In turn, this immediately raises other questions:
What should be considered infused coffee? What about the addition of fruit during or after fermentation? Or the storage of green coffee in barrels?
In light of the fact that infused coffee beverages are often an easy gateway for consumers to learn more about specialty coffee, in fact, there are several benefits that infused coffees can have for both producers and consumers:
Producers who grow lower-quality coffee, which would otherwise command lower prices, can add value through infusion.
Producers who grow fruits, flowers, or herbs on their farm can add value to their crop through infusion, and become more sustainable with intercropping.
Reaching new consumer segments can increase the size of the global specialty coffee market and get more people to drink it.
Infused coffee can also introduce new and different flavors to markets that might not otherwise be open to coffee. Many people start drinking coffee with sugar, sweeteners, or syrups, but infusion gives us another option.
Infused coffees can work well as a component of alcoholic or non-alcoholic cocktails.
Now, what coffee can be considered infused coffee?
It all boils down to the addition of ingredients and aromas that can be essential oils, spices, acids, herbs, fruits, vegetables, or any other ingredient that ends up in the final cup once extracted, considering that it can happen during fermentation, in the drying patios, in the cellar or storage, or in aromatic barrels.
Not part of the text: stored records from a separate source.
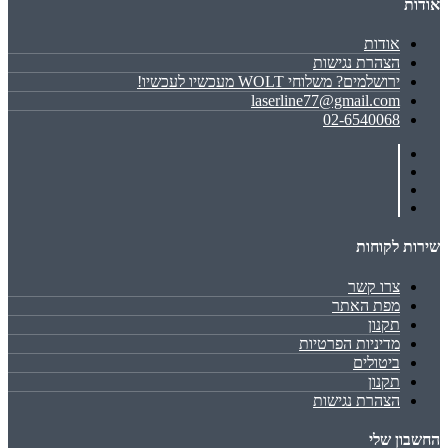
אודות
אודות
הצהרת נגישות
ירושלמים? משלוחי WOLT מעכשיו לעכשיו!
laserline77@gmail.com
02-6540068
שירות לקוחות
צרו קשר
מפת האתר
תקנון
מדיניות הפרטיות
ביטולים
תקנון
הצהרת נגישות
החשבון שלי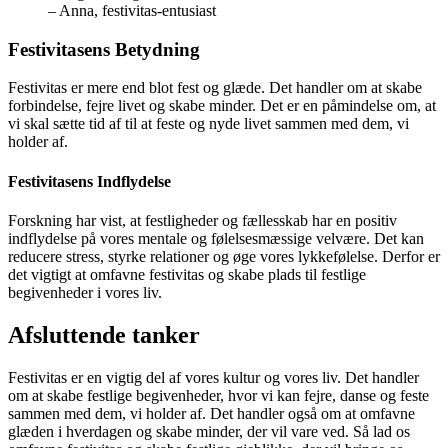
– Anna, festivitas-entusiast
Festivitasens Betydning
Festivitas er mere end blot fest og glæde. Det handler om at skabe
forbindelse, fejre livet og skabe minder. Det er en påmindelse om, at
vi skal sætte tid af til at feste og nyde livet sammen med dem, vi
holder af.
Festivitasens Indflydelse
Forskning har vist, at festligheder og fællesskab har en positiv
indflydelse på vores mentale og følelsesmæssige velvære. Det kan
reducere stress, styrke relationer og øge vores lykkefølelse. Derfor er
det vigtigt at omfavne festivitas og skabe plads til festlige
begivenheder i vores liv.
Afsluttende tanker
Festivitas er en vigtig del af vores kultur og vores liv. Det handler
om at skabe festlige begivenheder, hvor vi kan fejre, danse og feste
sammen med dem, vi holder af. Det handler også om at omfavne
glæden i hverdagen og skabe minder, der vil vare ved. Så lad os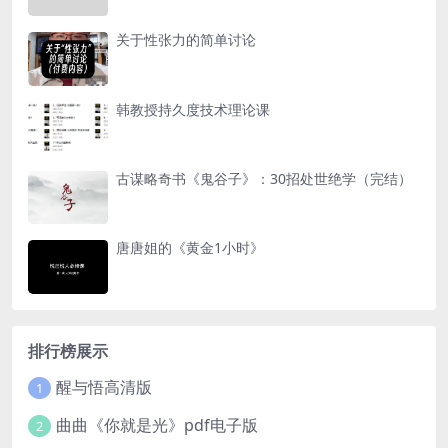
关于性张力的简单讨论
韩教授持久度技术理论课
古谋略奇书《鬼谷子》：30招处世绝学（完结）
唐唐姐的《黄金1小时》
排行榜展示
醒与悟高清版
1
曲曲《你就是光》pdf电子版
2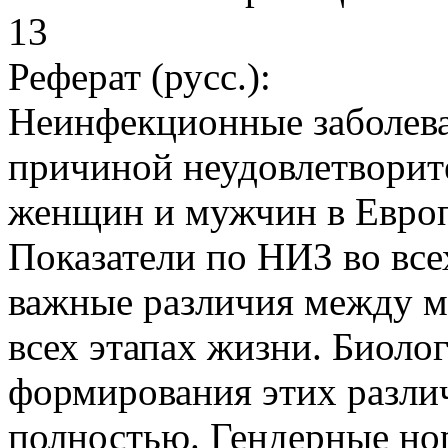
13
Реферат (русс.):
Неинфекционные заболева
причиной неудовлетворит
женщин и мужчин в Европ
Показатели по НИЗ во вс
важные различия между 
всех этапах жизни. Биоло
формирования этих различ
полностью. Гендерные но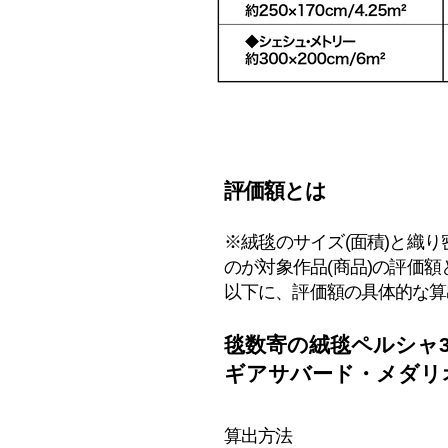
​評価額とは
※絨毯のサイズ(面積)と織
のが
対象作品(商品)の評価
以下に、評価額の具体的な算
毯数寄の絨毯ペルシャ332
ギアサバード・メダリ
算出方法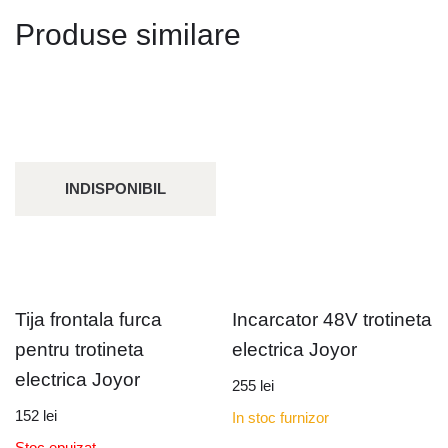
Produse similare
INDISPONIBIL
Tija frontala furca
Incarcator 48V trotineta
pentru trotineta
electrica Joyor
electrica Joyor
255
lei
152
lei
In stoc furnizor
Stoc epuizat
However, it is not only that coffee has to undergo an infusion process when it is green, it can be infused after roasting or after grinding. For example, if we add a rose water aromatizer to the coffee during any stage of the preparation and then taste the rose water in the final coffee, it can be considered aromatized or infused. In the same way, if we add tartaric acid and we verify that the tartaric acidity is present in the final notes of the coffee, it would be an infused coffee.
So, we can detect these factors by the aroma compounds that are present, by the components in the oil matrix, or by both. Any addition of flavorings during fermentation that directly transfers to the aromatic compounds of the green coffee survives roasting and ends up in the cup should be considered an infusion.
Time will tell how far culturing can go. For the moment, the limits seem to be wide, and the opportunities are very great for producers with creativity and discipline.